Muchas de las autocríticas zorrillescas están más que justificadas. La urdimbre teatral de su Tenorio tiene evidentes fallos. Excesos, incoherencias, desmesuras… Pero, con todo, es una obra excepcional. Una obra que arrebata, que encandila, y que tiene una fuerza dramática fuera de lo común. Que se lo pregunten a un crítico literario tan fino como Leopoldo Alas, Clarín, que le hizo un extraordinario homenaje a al Tenorio en uno de los capítulos de La Regenta. Su Ana Ozores es, sin duda, tributaria de la Doña Inés de Zorrilla. Y su Álvaro Mesía, de Don Juan. O al menos, de Luis Mejía.
O sea, que no es fruto del capricho el hecho de que Don Juan Tenorio siga vivísimo, aunque seguramente, si repasamos el teatro de Zorrilla, Traidor, inconfeso y mártir es una obra literariamente más redonda.
Pero, como dije antes, la fama popular de Zorrilla no le sirvió para enriquecerse. Pasó apuros económicos en muchos periodos de su vida. Apuros que le llevaron a Francia, donde quiso colocar sus obras, y a México, país en que pasó doce años (con un paréntesis de un año en Cuba), viviendo de la hospitalidad de algunos mecenas criollos. Se hizo amigo del emperador Maximiliano, que favoreció al poeta nombrándolo lector áulico y director del Teatro Nacional(que ni siquiera llegó a construirse). Parece que al final, el poeta vallisoletano no le encontró sentido a la vida mexicana, le entró la añoranza y decidió volver a la patria. Maximiliano quiso retenerlo, y pidió que, al menos, escribiera su biografía, para lo cual ponía a su disposición todos los medios y el dinero que fueran necesarios. Zorrilla prometió hacerlo y volver a México al año siguiente, pero en el ínterin Maximiliano fue fusilado. Y Zorrilla regresó a su penuria. Porque, además, a su vuelta a España (corría el año 1867) el romanticismo había pasado un poco de moda. El novelista Juan Valera (que entonces era director de Instrucción Pública) le inventó a Zorrilla un puesto en Italia, con el encargo de "examinar los archivos y bibliotecas de Roma, Bolonia y otras poblaciones", para determinar las propiedades y derechos de España en aquellos fondos documentales.
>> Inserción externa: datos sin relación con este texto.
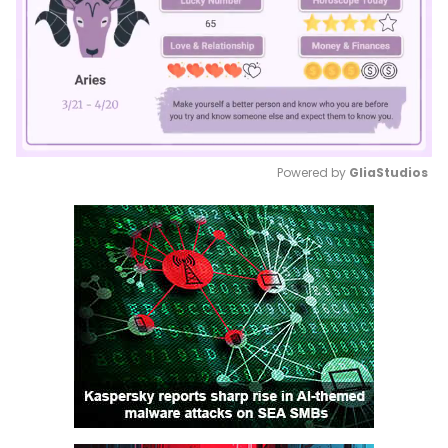
Powered by 
GliaStudios
Mute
Y allá estuvo Zorrilla cinco años, haciendo como que hacía (años después, en 1933, también le dieron a Valle-Inclán una sinecura similar, haciéndolo director de la Academia Española de Bellas Artes de Roma).
También el Congreso quiso aliviar la mala situación de la gloria nacional, en los últimos años de su vida, otorgándole una pensión de 7.500 pesetas con descuento. Cantidad miserable, incluso en aquella época. Para colmo, por las mismas fechas (1886) el Ayuntamiento de Valladolid, su ciudad natal, canceló el emolumento que le daba como Cronista. Ya saben, los recortes.
En fin, que en cuanto al dinero, las pasó canutas. Pero su fama no tuvo estrecheces. Cuando murió, de un tumor cerebral, en 1893, su entierro fue un acontecimiento nacional multitudinario. No faltaron políticos, artistas ni escritores. Era una gloria nacional.
Hoy, Zorrilla es un estadio, una calle, alguna estatua… y Don Juan Tenorio. Merece que no lo olvidemos.